Il disastro della centrale nucleare di Chernobyl del 1986, in quella che un tempo era l’Unione Sovietica, sconvolse tutto il mondo. Ancora oggi, gli alti livelli di radioattività nella zona circostante l’ormai distrutto complesso dell’esploso reattore 4 impediscono qualsivoglia attività umana, se non con misure di sicurezza rigidissime. La zona è oggi però diventata una vera e propria oasi per diverse specie animali e vegetali ed è proprio di una di queste ultime che vogliamo parlarvi; in particolare, di un fungo.
Sul tetto del reattore, nel 1991 furono infatti ritrovati alcuni bizzarri funghi neri. In decenni di studi su questi organismi, gli scienziati hanno approfondito la conoscenza di questa strana variante e sono riusciti a conoscerne una inaspettata ed interessantissima caratteristica: essi sono in grado di nutrirsi di radiazioni. Le implicazioni di una scoperta del genere sono straordinarie e non si è fatto attendere un annuncio da parte della comunità scientifica che, apparentemente, lascerebbe scettico anche il più razionale dei biologi.
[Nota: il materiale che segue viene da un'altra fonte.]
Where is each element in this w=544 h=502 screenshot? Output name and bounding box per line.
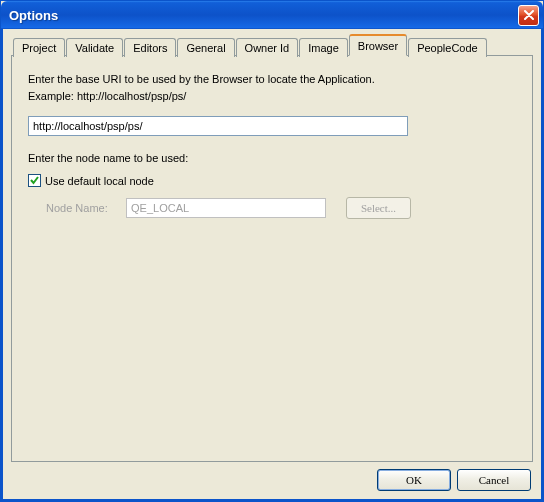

Secondo gli scienziati infatti, questi funghi sarebbero la chiave per il viaggio interstellare e, in particolare, potrebbero essere un giorno determinanti per i futuri viaggi su Marte.
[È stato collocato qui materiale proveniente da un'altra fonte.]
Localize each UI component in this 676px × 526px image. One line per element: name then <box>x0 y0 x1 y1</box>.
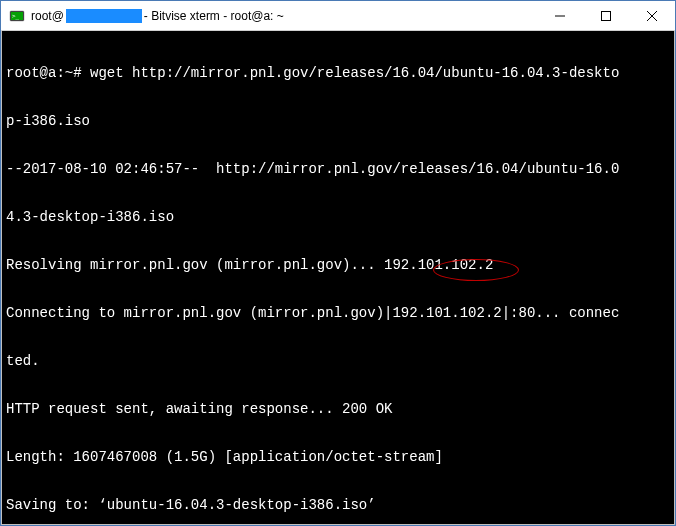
window-controls <box>537 1 675 30</box>
app-icon: >_ <box>9 8 25 24</box>
app-window: >_ root@ - Bitvise xterm - root@a: ~ roo… <box>0 0 676 526</box>
title-redacted-host <box>66 9 142 23</box>
terminal-line: p-i386.iso <box>6 113 670 129</box>
minimize-button[interactable] <box>537 1 583 30</box>
terminal-line: HTTP request sent, awaiting response... … <box>6 401 670 417</box>
terminal-line: root@a:~# wget http://mirror.pnl.gov/rel… <box>6 65 670 81</box>
svg-text:>_: >_ <box>12 12 20 20</box>
title-prefix: root@ <box>31 9 64 23</box>
terminal-line: Saving to: ‘ubuntu-16.04.3-desktop-i386.… <box>6 497 670 513</box>
terminal-line: Connecting to mirror.pnl.gov (mirror.pnl… <box>6 305 670 321</box>
terminal-line: --2017-08-10 02:46:57-- http://mirror.pn… <box>6 161 670 177</box>
terminal-line: ted. <box>6 353 670 369</box>
window-title: root@ - Bitvise xterm - root@a: ~ <box>31 9 284 23</box>
terminal-line: Resolving mirror.pnl.gov (mirror.pnl.gov… <box>6 257 670 273</box>
titlebar[interactable]: >_ root@ - Bitvise xterm - root@a: ~ <box>1 1 675 31</box>
svg-rect-4 <box>602 11 611 20</box>
title-suffix: - Bitvise xterm - root@a: ~ <box>144 9 284 23</box>
terminal-area[interactable]: root@a:~# wget http://mirror.pnl.gov/rel… <box>1 31 675 525</box>
terminal-line: 4.3-desktop-i386.iso <box>6 209 670 225</box>
close-button[interactable] <box>629 1 675 30</box>
maximize-button[interactable] <box>583 1 629 30</box>
terminal-line: Length: 1607467008 (1.5G) [application/o… <box>6 449 670 465</box>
I ricercatori dell’Università di Stanford hanno infatti iniziato ad analizzare i funghi nel 1991, cinque anni dopo la tragedia, scoprendo che nello stesso modo in cui le piante assorbono la clorofilla per nutrirsi, questi funghi assorbono le radiazioni mortali emesse dai resti del reattore e le utilizzano come fonte di energia. “Uno strato del fungo di circa 21 centimetri di spessore potrebbe in gran parte negare l’equivalente dose annuale di radiazioni sulla superficie di Marte“, si legge nella ricerca, pubblicata su New Scientist. La scoperta potrebbe quindi essere un punto di partenza per garantire la sopravvivenza dell’uomo su Marte, il cui ambiente è ancora ostile per gli umani proprio a causa dell’elevato livello di radioattività.
Il fungo è peraltro già stato studiato anche a bordo della Stazione Spaziale Internazionale e anche gli scienziati “in orbita” si sono detti stupefatti da una simile capacità, essendo il fungo riuscito ad assorbire anche le radiazioni cosmiche attraverso il processo di “radiosintesi”. “Ciò che rende fantastico questo fungo è che le sue proprietà sono evidenti anche se ne viene irradiata una quantità misera, anche pochi grammi“, ha dichiarato Nils Averesch, uno degli autori dello studio. “È in grado di rigenerarsi autonomamente e di auto-replicarsi, per cui anche da un danno molto serio, l’organismo sarà in grado di riprendersi e ricrescere in pochi giorni. Le sue potenzialità sono straordinarie“, conclude Averesch.